Note that NATS on it's own is just a pub/sub system and doesn't have any queuing or persistence. There is no "log". You need the NATS Streaming server for that which implements persistence while communicating over NATS.
Liftbridge is an experiment and has no real production users. NATS Streaming is already fine for lightweight single-host usage. If you really need to scale to multiple servers then I recommend skipping NATS Streaming and going straight to Kafka or Apache Pulsar.
Other than that, there are embedded queuing/log libraries or you can just dump the messages into a key/value store or write them out to a file yourself.
Hey, is there a tracker somewhere for this? I've always been into trying Kafka, but I heard horror stories about ZK so having it removed would be nice.
> This works well, but the drawback is that a service has to write to two separate storage systems, a database and Kafka. We still need check-and-repair.
The first paragraph on that page covers that at a high level.
> Waltz is similar to existing log systems like Kafka in that it accepts/persists/propagates transaction data produced/consumed by many services. However, unlike other systems, Waltz provides a machinery that facilitates a serializable consistency in distributed applications.
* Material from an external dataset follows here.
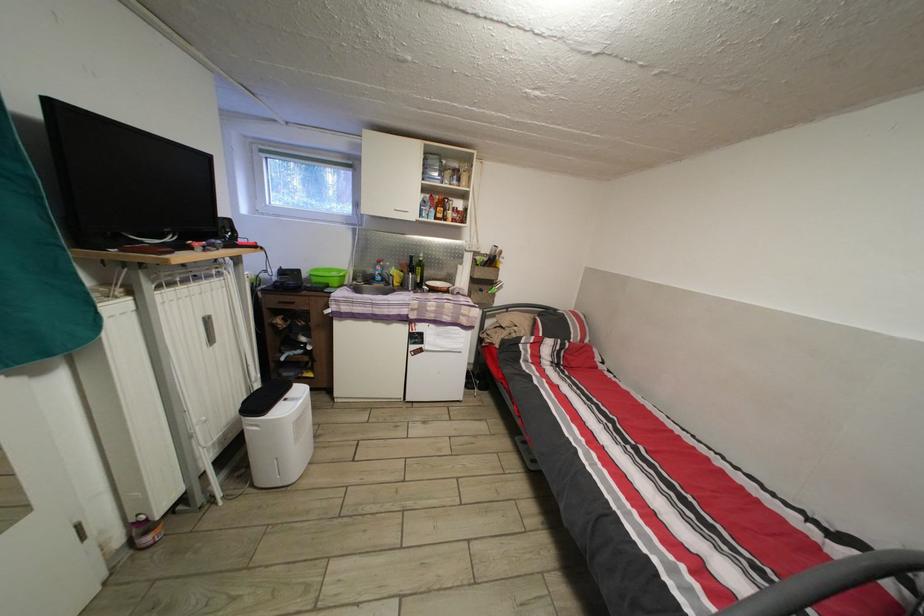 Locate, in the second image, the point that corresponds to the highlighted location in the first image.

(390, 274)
It detects conflicting transactions before they are committed to the log.
The core concept of all deterministic databases is simple: if your database is deterministic, multiple geographically-distributed replicas can execute the same transaction log independently, and they will all reach the same state. The problem of implementing a distributed database is reduced to implementing a distributed log.
However, there is one oddity of the Waltz design: the central locking mechanism. Other deterministic databases don't have anything like this, because it's not necessary. You can keep track of locks locally on each replica, and you can rely on every replica to reach the same conclusions about which transactions succeeded and failed, because they are deterministic.
Can anyone clarify why they are managing centralized locks?